Ivy Feb 13, 2020 No Comments
So far we have posted several articles about Data Science, about technologies like R, Python, Tableau and Power BI, Data Science competitions, the top Data Science influencers on Twitter and many more. The ones who are actively pursuing this field will know that Data Science has spread its wings across all the industries. Various amazing use cases have been implemented over the years starting from the Finance industry to e-commerce. In this article, we are going to talk about several prominent Data Science use cases applied in various industries like finance, healthcare, Insurance, etc.
The moment we read the word fraud, we immediately relate it to monetary fraud. As a matter of fact, the Banking, Finance and Insurance sector is mired with fraudulent incidences. Cases of fraud can result in huge financial losses to banks. This also hits the customer’s trust in the bank related to the safety of their money. Many times fraudulent claims are made by customers to gain insurance money. This is a global menace.
The rise of Data Science has come to rescue for these industries from losses. Machine Learning and Deep Learning are being utilized to predict and detect potential fraud. The use cases like predicting loan defaulters, identifying credit card defaulters, fraudulent activities in insurance, etc are a few examples where these industries are able to utilize Data Science. Some real-time implementation examples can be found here.
It is a very common utility these days. Siri, Cortana, Alexa, etc. are being used as virtual assistants globally. It does help the user to some extent with its day to day simple usage on devices and gadgets by interacting with them. But that’s not it. The real power of virtual assistants is unleashed for the healthcare industry.
AI-Powered mobile apps can be used for basic health support. A patient can simply mention his/her symptoms and get relevant answers from a wide collection of patient data. Also, these assistants can provide 24/7 patient monitoring which can prove beneficial with an exploding senior population. Detailed usage of virtual assistants can be found here.
Image recognition is a powerful use case. It is now being used in various industries like gaming, retail, automobile industry, social media, security, etc. The implementation of this technology in social media needs no elaboration. Image recognition is widely put to use for security purposes. Netatmo is a smart indoor camera that starts recording when it detects an unknown face. Another use case is pet monitoring. Facial recognition is also seeing a rising usage related to security concerns at airports. Many countries are using satellite imaging for crop monitoring to inspect agricultural areas more quickly.

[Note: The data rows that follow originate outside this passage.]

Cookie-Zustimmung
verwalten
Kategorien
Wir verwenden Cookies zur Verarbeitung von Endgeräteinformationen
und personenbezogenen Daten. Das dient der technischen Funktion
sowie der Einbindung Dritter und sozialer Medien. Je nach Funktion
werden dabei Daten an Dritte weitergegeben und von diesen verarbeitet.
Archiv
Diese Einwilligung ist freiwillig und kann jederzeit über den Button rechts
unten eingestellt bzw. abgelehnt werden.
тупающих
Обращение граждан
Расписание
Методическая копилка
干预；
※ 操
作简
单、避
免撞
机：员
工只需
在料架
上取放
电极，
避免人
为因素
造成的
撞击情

Additionally, the automobile industry working on autonomous cars is utilizing the image/object recognition technology to make driving safer by finding ways to reduce accidents, following traffic rules, etc. Another important use case implementation is in the healthcare industry. Using computer vision technology, x-ray reports, and other reports can be scanned and health issues can be identified with considerable accuracy. Real-time facial recognition is used to identify the emotions of admitted patients to understand how they are reacting to the treatment. There are a lot of other industries putting the use of this technology which can be read here.

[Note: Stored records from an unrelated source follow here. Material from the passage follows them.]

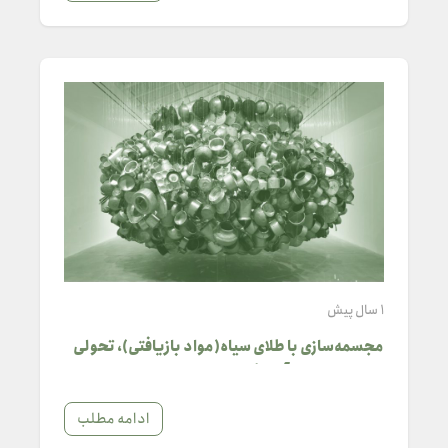
1 سال پیش
مجسمه‌سازی با طلای سیاه(مواد بازیافتی)، تحولی
هنری در دنیای آلودگی
ادامه مطلب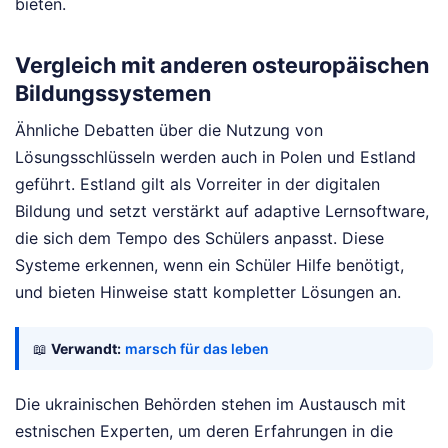
bieten.
Vergleich mit anderen osteuropäischen
Bildungssystemen
Ähnliche Debatten über die Nutzung von
Lösungsschlüsseln werden auch in Polen und Estland
geführt. Estland gilt als Vorreiter in der digitalen
Bildung und setzt verstärkt auf adaptive Lernsoftware,
die sich dem Tempo des Schülers anpasst. Diese
Systeme erkennen, wenn ein Schüler Hilfe benötigt,
und bieten Hinweise statt kompletter Lösungen an.
📖
Verwandt:
marsch für das leben
Die ukrainischen Behörden stehen im Austausch mit
estnischen Experten, um deren Erfahrungen in die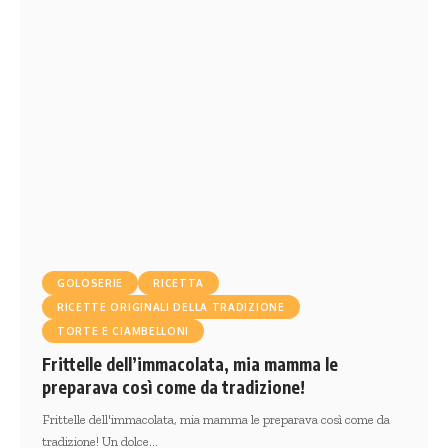
GOLOSERIE
RICETTA
RICETTE ORIGINALI DELLA TRADIZIONE
TORTE E CIAMBELLONI
Frittelle dell’immacolata, mia mamma le
preparava così come da tradizione!
Frittelle dell'immacolata, mia mamma le preparava così come da
tradizione! Un dolce…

Every industry is affected by the market fluctuations which happens due to various reasons. Prices of products and commodities are affected accordingly. It becomes prerogative for the manufacturers, retailers, and others to somehow analyze the market trends so that they can price their products efficiently.

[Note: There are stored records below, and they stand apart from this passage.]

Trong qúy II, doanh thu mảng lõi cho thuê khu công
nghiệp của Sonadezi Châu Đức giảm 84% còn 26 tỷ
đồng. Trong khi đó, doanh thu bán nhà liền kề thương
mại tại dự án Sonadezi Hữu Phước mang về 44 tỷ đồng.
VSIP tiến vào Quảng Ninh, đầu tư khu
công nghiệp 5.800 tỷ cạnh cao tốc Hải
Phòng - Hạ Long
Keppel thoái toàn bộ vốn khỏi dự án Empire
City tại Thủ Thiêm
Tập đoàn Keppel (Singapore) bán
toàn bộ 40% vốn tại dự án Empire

The e-commerce giants are using Machine Learning algorithms to analyze several factors at once to generate optimized prices for their products. They even change the price value of a product several times a day. On the contrary, it can also be analyzed how the sale of a particular product can get affected if the price is varied. When the price optimization is done efficiently, it leads to increased customer loyalty as well.
Many industries like Banking, Insurance, Retail, e-commerce all need to know the life of their customers for doing efficient business. They all use Predictive Analytics using Machine Learning algorithms to solve this problem.
All the customer’s data right from the first transaction with the company to the most recent one, including all the good and bad experiences and feedbacks a customer has provided is analyzed to find customer’s life expectancy. This gives them an edge in making better plans to ensure the customers are retained and the life expectancy value is increased.
These are some highly used Data Science implementations in multiple industries. Furthermore, Data Science is massively used to solve climate change issues, food crisis, water scarcity, making life easy for mankind as well. There are various competition portals like Kaggle where contests are posted to find a solution to some real-time problems.
Last year Kaggle had a contest that wanted to improve the lives of pets by adoption prediction. Having said that, it will be interesting to see what all new use cases are developed and implemented this year.